Stuffed Zucchini Blossoms

Stuffed Zucchini Blossoms
8 zucchini squash blossoms

For the cheese filling:
3 ounces goat cheese
3 ounces cream cheese
1/2 teaspoon red pepper flakes
1 clove garlic, minced
Salt and pepper to taste

For the batter:
1/2 cup unbleached all-purpose flour
1/4 cup water
1/4 cup milk
1 egg
1/8 teaspoon salt
Vegetable oil for frying
Salt and pepper to taste
Salsa for garnish

Dip the squash blossoms in cold water and drain them thoroughly on paper towels. Remove the stamens from the male blossoms.

In a small bowl, mix all filling ingredients with whisk or an electric mixer until smooth. Fill each squash blossom with 2 teaspoons of filling.

For the batter:
In a medium bowl, stir together the flour, water, milk, egg, and salt. Let sit for one hour.

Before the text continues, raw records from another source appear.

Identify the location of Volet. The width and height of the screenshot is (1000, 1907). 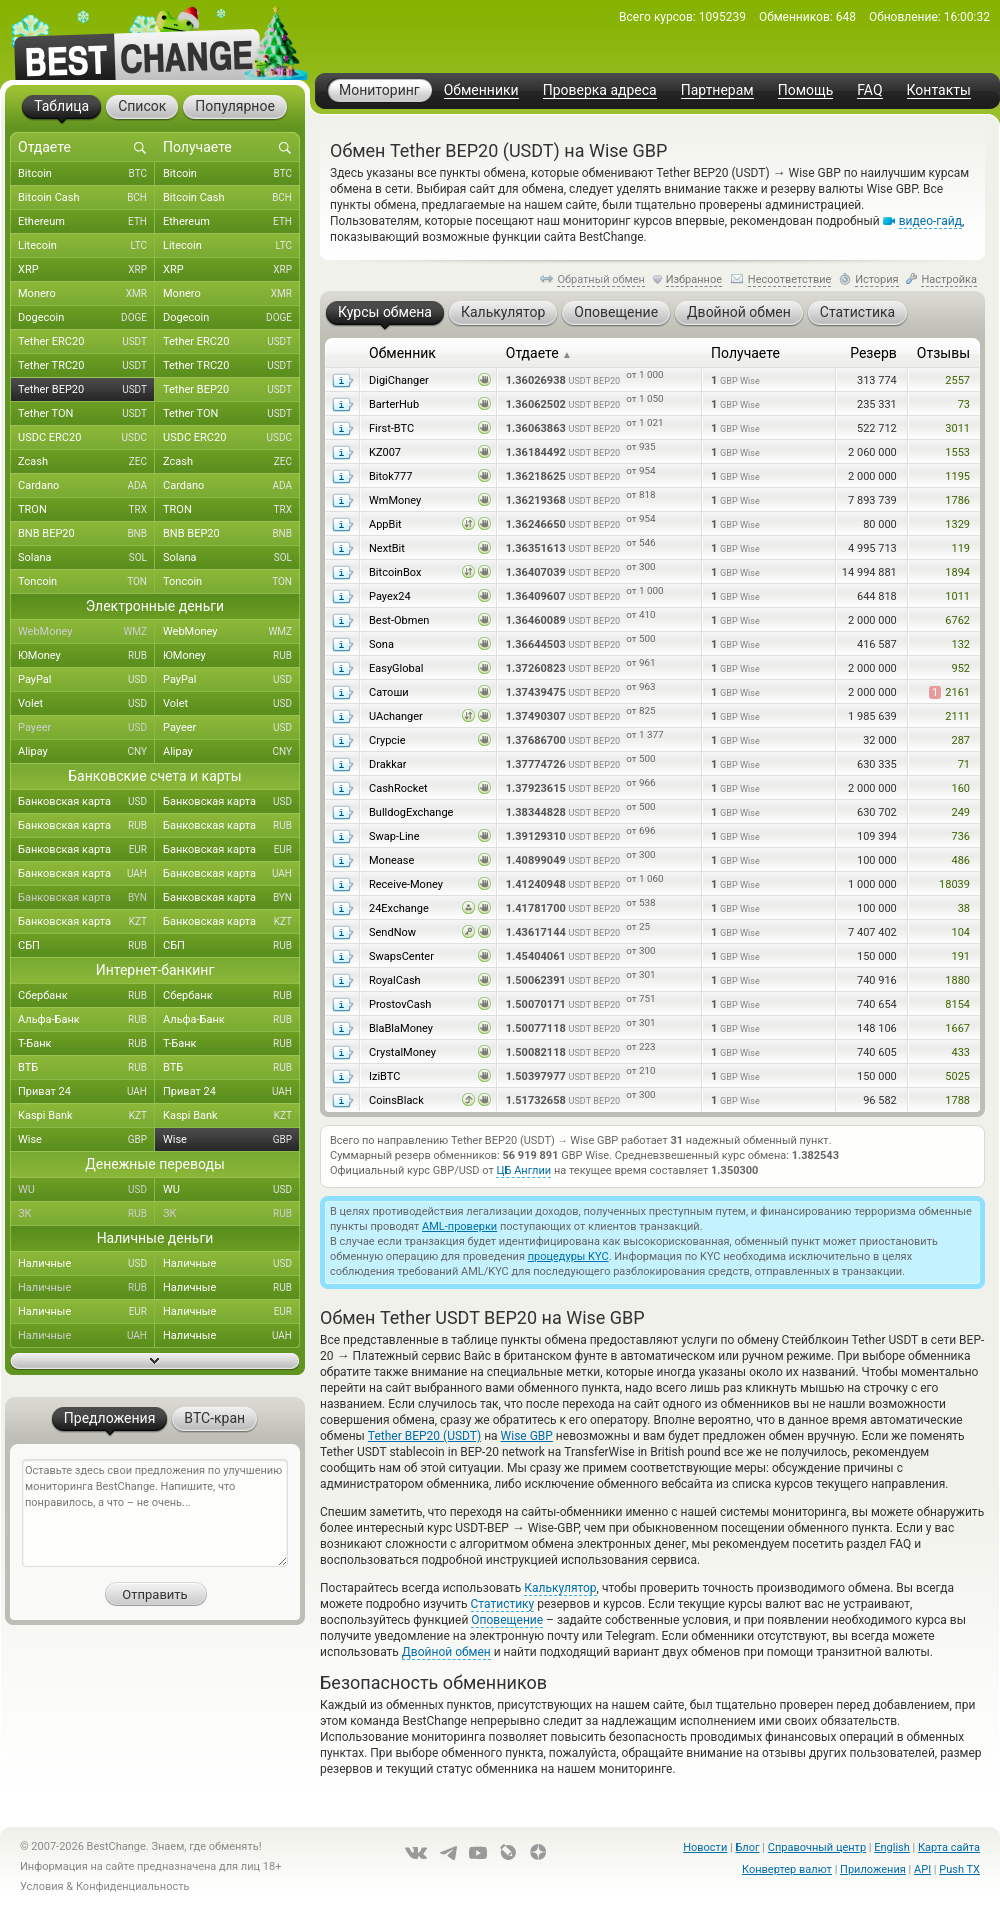
(86, 704).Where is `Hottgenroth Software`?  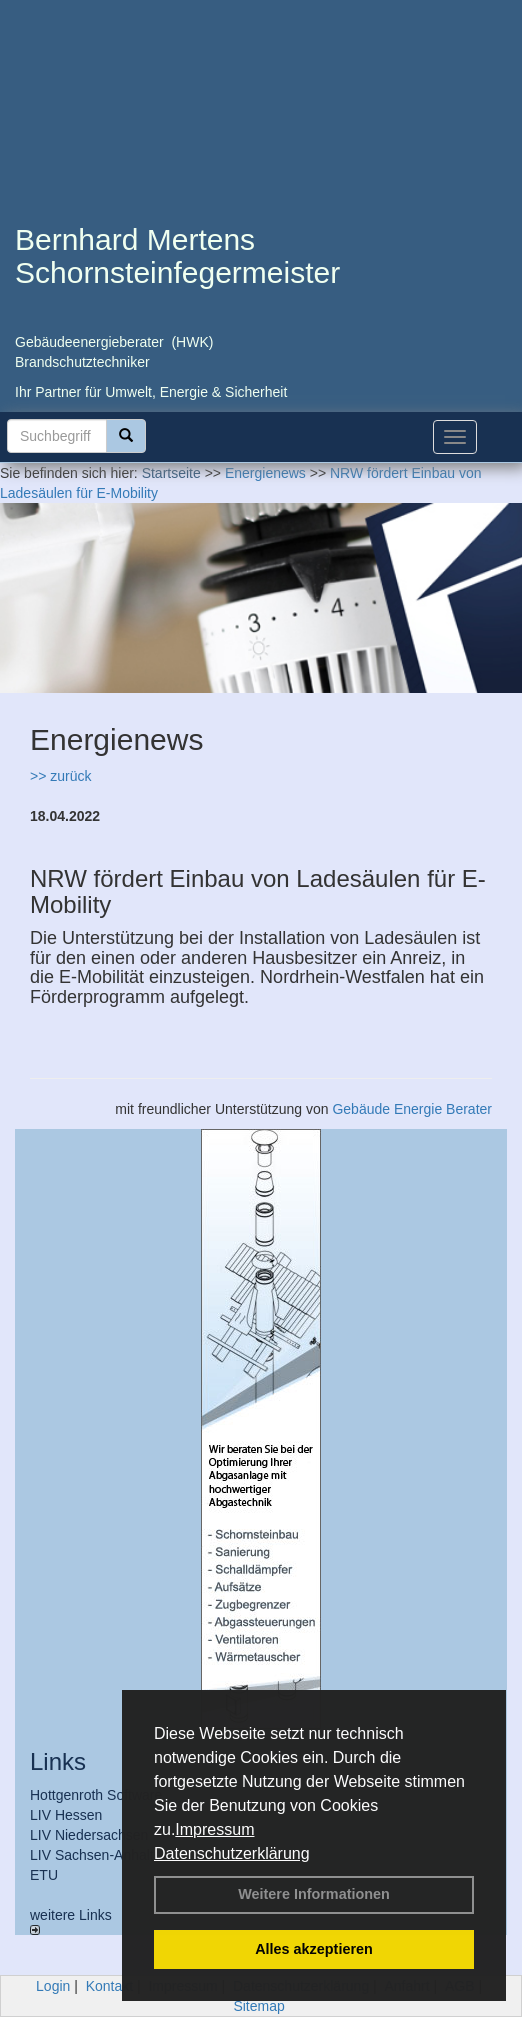 Hottgenroth Software is located at coordinates (96, 1795).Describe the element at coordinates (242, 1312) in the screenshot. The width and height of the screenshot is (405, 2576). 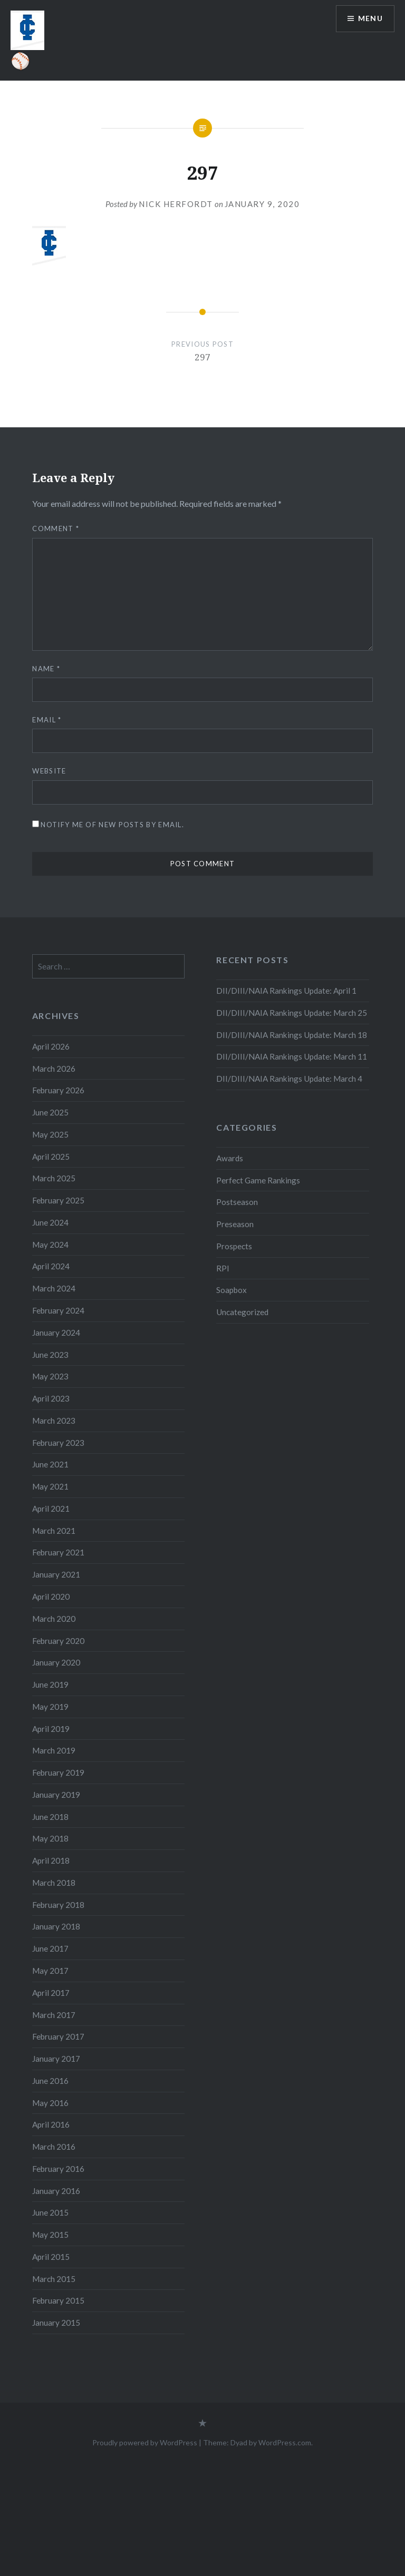
I see `Uncategorized` at that location.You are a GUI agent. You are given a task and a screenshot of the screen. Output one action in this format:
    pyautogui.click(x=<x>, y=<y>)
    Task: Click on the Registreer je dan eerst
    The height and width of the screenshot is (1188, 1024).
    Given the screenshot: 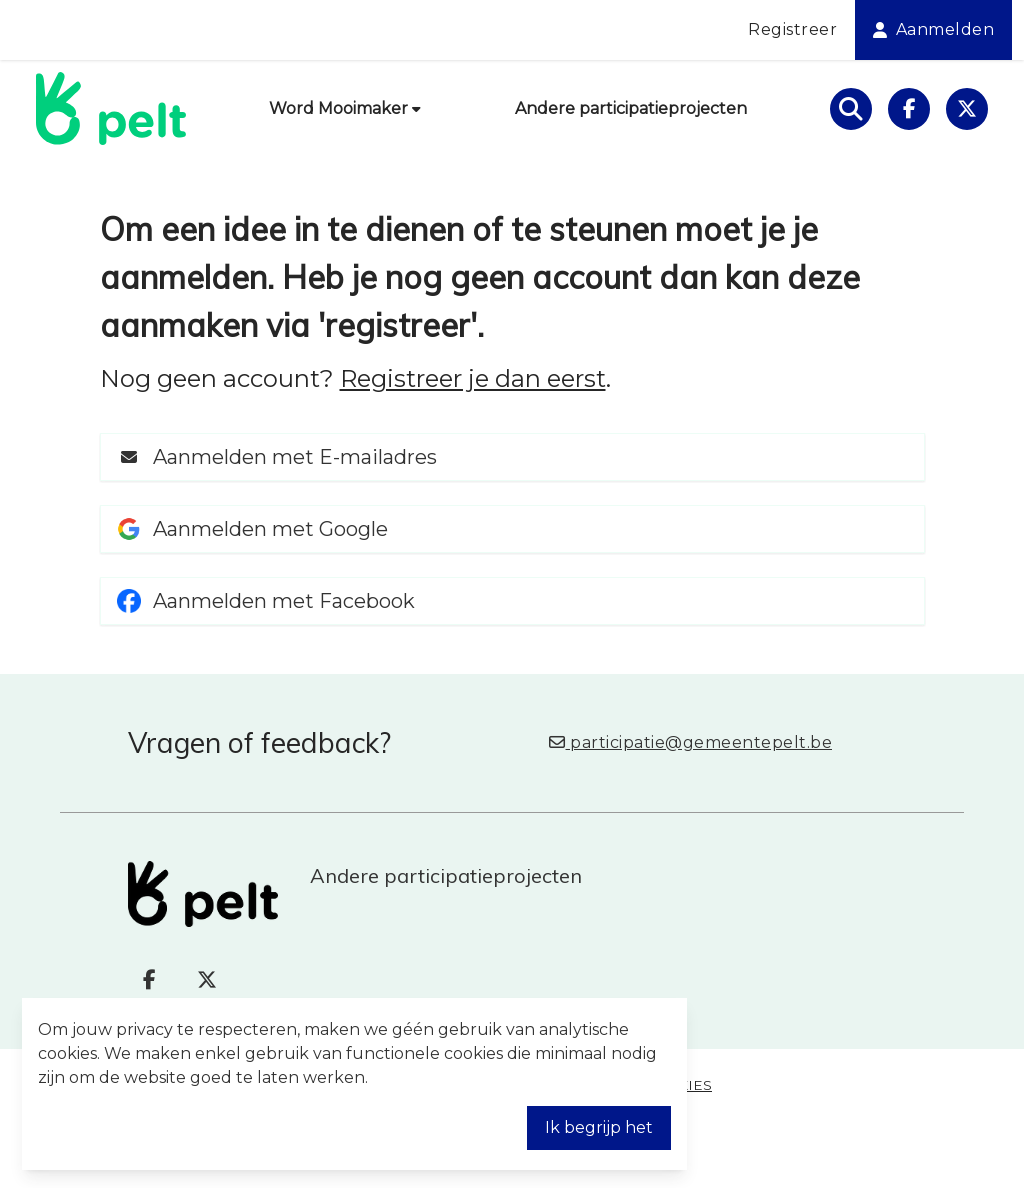 What is the action you would take?
    pyautogui.click(x=473, y=378)
    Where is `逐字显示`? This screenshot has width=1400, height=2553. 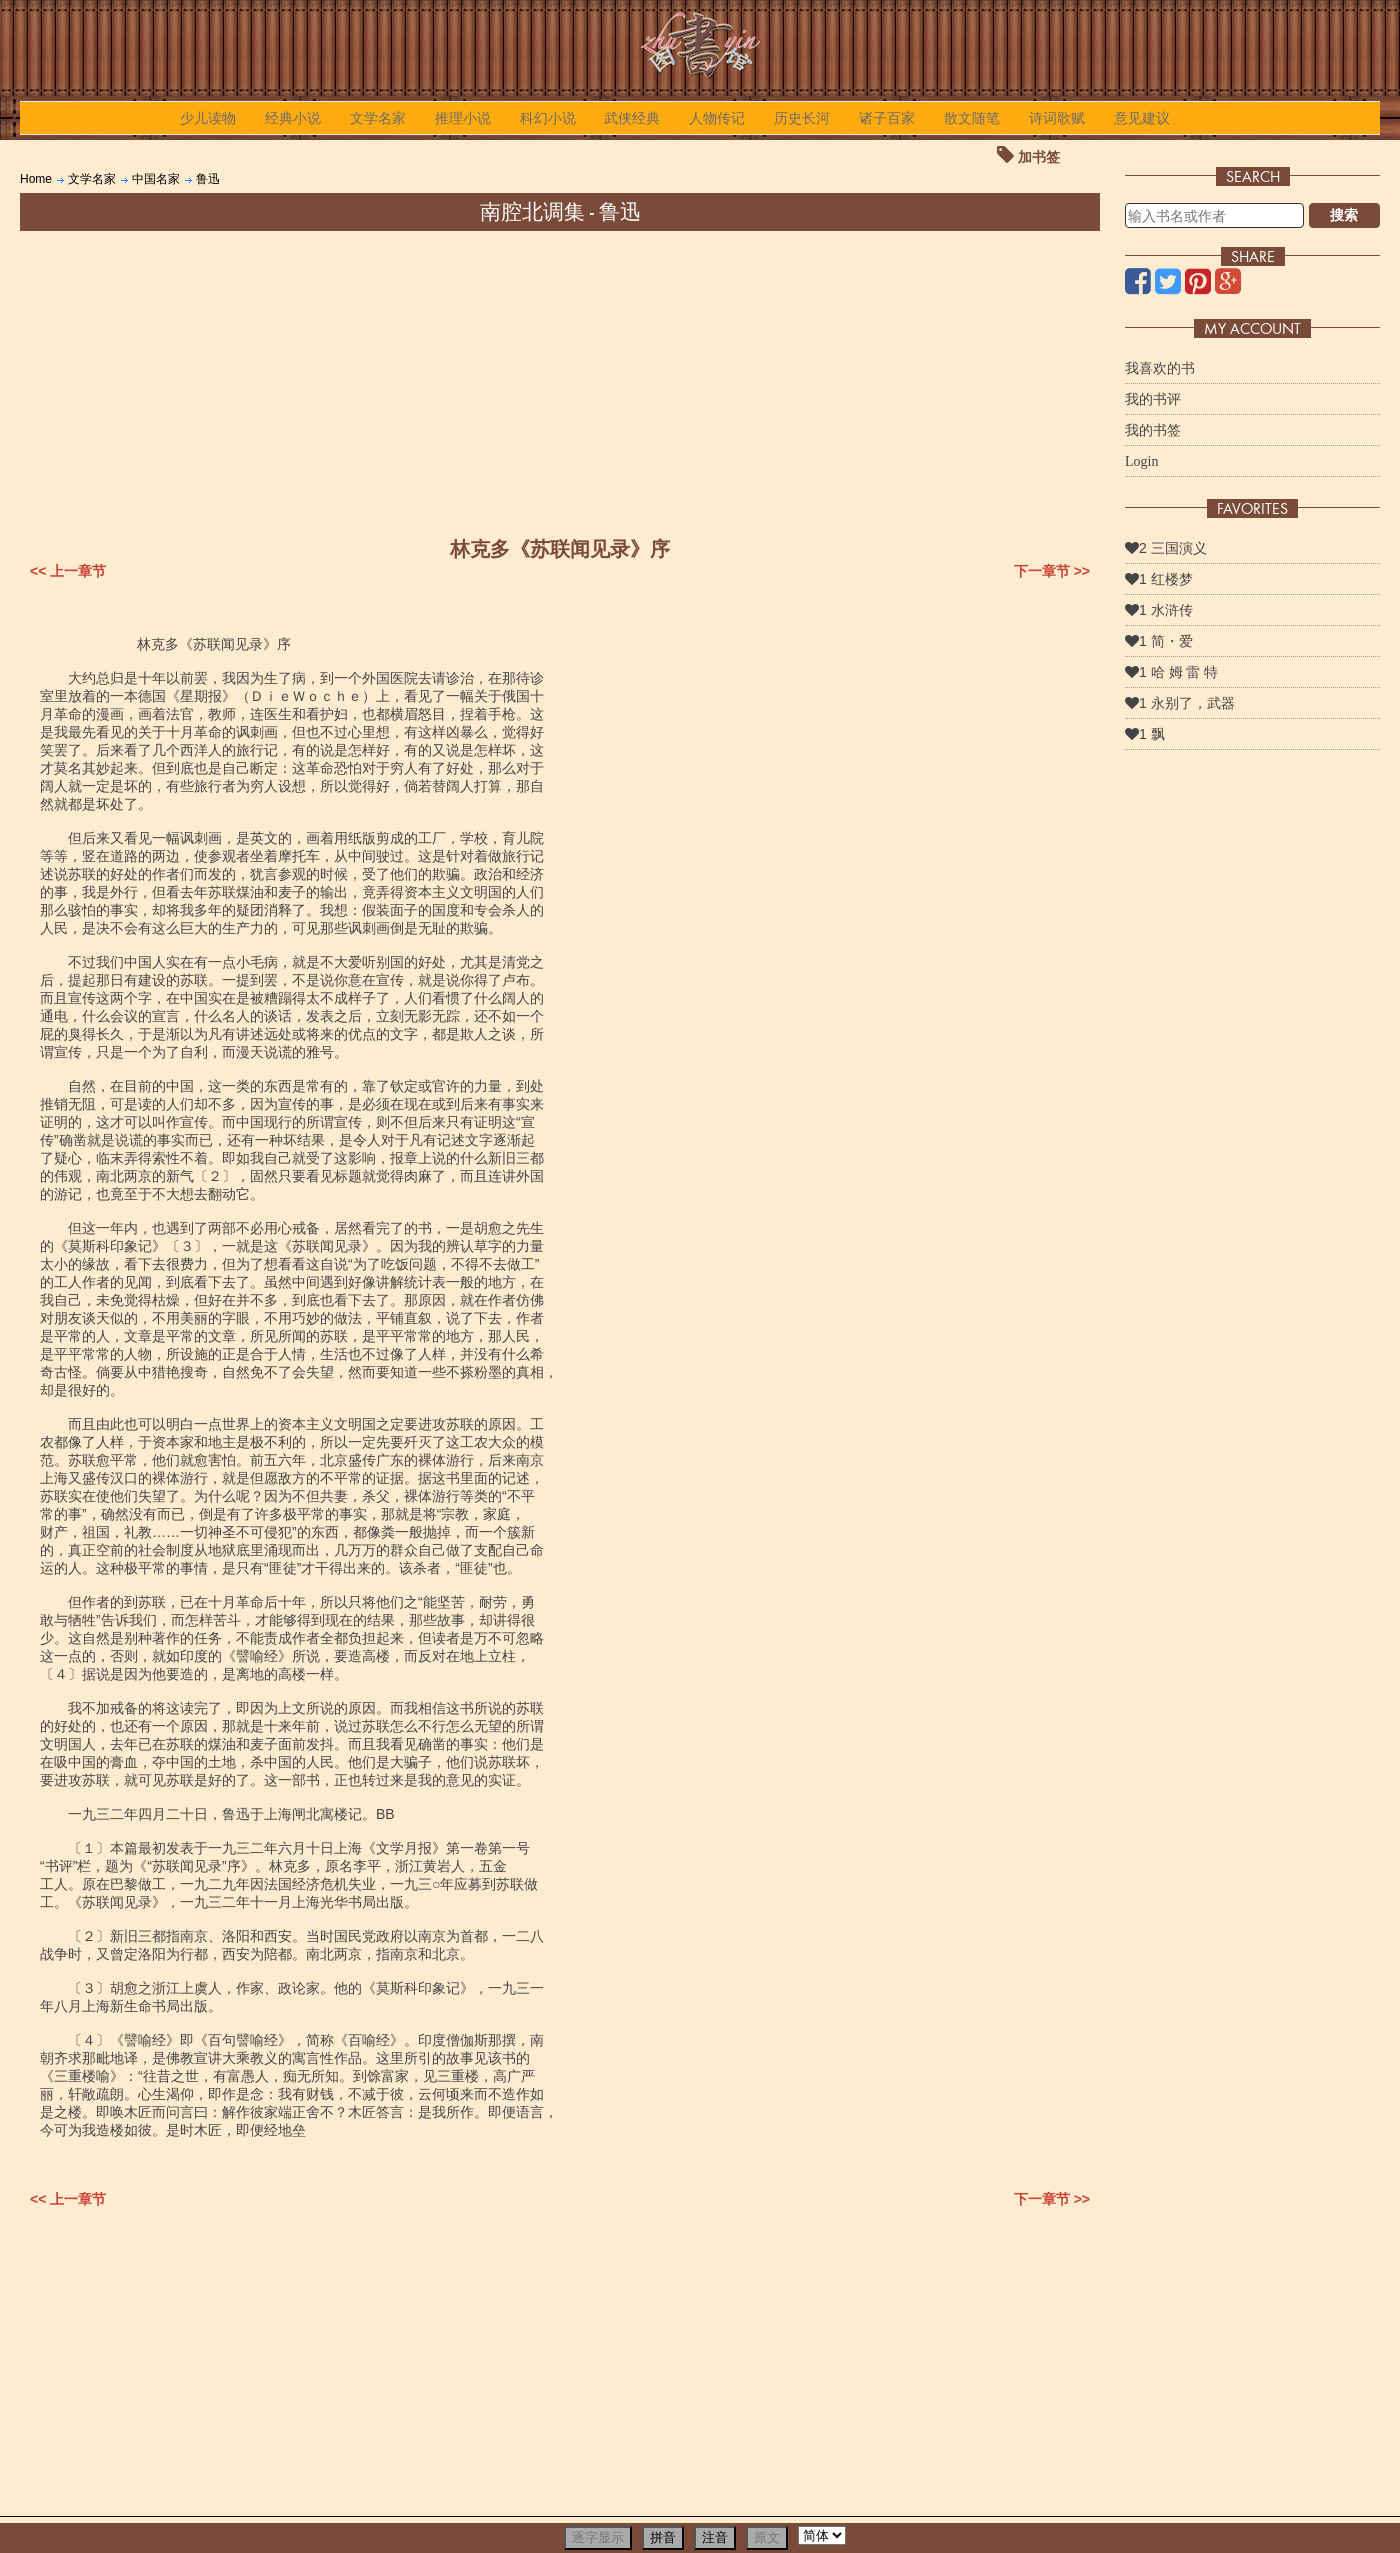 逐字显示 is located at coordinates (598, 2537).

Fill a heavy saucepan or skillet with oil to a depth of 2 inches. Heat over medium heat to 375 degrees F. Dip a few squash blossoms into batter, covering entire blossom, and drop into the hot oil. Fry until golden brown, about 1 minute, turn over and fry on the other side. Remove with a slotted spoon and drain on paper towels. Repeat with the remaining blossoms, being careful not to overcrowd the pan. Add salt and pepper and serve immediately.

From Sara Sanders, Women’s Environmental Institute intern, 2010.